Ever since the state income tax was presented to the General Assembly as a fait accompli by former Governor Lowell Weicker, a renegade Republican turned Independent, Democrats in the legislature, led by Mr. Donovan and Mr. Williams, have been agitating for a more progressive income tax. Their agitation hit pay dirt during the sleepy Rell administration when the tax was made progressive over the hearty objections of a much diminished Republican legislative contingent. Republicans argued at the time that revenues already were progressive on the receipt end, since those considered “rich” by Democrats were paying 66 percent of the income tax.
As soon as he touched down as governor, Dannel Malloy, in his present budget, added additional rate steps to the progressive tax ladder. Mr. Donovan thinks that if the bottom rungs of the latter were eliminated and more rungs were added to the top, the state would climb to Heaven more quickly. Those who know him think he will not be satisfied with less than everything and expect a tousle between the Democratic leadership in the General Assembly and Mr. Malloy on the question of getting and spending.
Is there some important difference between Connecticut’s self proclaimed progressive governor and the progressive Democratic caucus in the General Assembly that would lead a disinterested observer to conclude that the present government would be more capable than previous governments of repositioning Connecticut as a viable state?
The usual farce enacted between a progressive leadership in the Democratic dominated General Assembly and a fidgety Republican governor has run so often in Connecticut that even progressive minded academics now have the plot down pat. The replacement of a so called moderate Republican governor with a progressive Democratic governor has introduced a new note of suspenseful uncertainty into the predictable proceedings.

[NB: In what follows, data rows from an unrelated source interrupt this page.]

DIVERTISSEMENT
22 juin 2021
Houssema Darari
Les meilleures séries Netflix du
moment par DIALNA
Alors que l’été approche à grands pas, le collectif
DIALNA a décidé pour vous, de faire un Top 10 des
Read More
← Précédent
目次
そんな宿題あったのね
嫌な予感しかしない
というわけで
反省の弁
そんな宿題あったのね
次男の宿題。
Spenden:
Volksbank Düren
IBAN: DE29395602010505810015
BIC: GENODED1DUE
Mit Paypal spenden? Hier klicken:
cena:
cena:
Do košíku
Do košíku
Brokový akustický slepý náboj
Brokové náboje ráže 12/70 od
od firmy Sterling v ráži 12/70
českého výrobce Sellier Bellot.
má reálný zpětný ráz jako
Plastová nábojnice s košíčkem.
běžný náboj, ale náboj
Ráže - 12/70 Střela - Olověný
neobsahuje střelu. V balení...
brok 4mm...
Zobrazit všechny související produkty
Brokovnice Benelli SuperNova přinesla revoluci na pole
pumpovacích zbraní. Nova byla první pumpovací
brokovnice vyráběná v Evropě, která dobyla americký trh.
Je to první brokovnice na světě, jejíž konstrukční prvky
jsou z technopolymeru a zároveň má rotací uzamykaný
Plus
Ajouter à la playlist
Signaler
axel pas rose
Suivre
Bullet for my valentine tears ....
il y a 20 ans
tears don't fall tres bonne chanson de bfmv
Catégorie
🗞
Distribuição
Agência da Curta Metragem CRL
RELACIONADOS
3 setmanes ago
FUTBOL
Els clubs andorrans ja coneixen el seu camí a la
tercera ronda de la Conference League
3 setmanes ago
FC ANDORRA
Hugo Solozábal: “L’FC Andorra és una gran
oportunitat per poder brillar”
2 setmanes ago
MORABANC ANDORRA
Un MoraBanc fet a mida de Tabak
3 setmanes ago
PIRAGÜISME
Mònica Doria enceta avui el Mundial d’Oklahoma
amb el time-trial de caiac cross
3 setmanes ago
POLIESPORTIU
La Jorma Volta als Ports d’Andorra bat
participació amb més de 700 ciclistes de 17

Mr. Malloy’s budget calls for massive tax increases. But, progressives moan, the increases are too broad based. Nearly everyone gets to bite a bullet in Mr. Malloy’s budget. This is, those in the state not infected with the progressive virus might argue, an economically efficient arrangement. Why? Because Connecticut’s treasury, heavily reliant on those making more than $200,000 a year, took a spectacular hit during the present unresolved recession -- precisely because the tax base had become too narrow. It simply is not true, at least in recessions, that “them that got shall get, them that’s not shall lose,” as the old Billie Holiday -- Arthur Herzog Jr. song would have it.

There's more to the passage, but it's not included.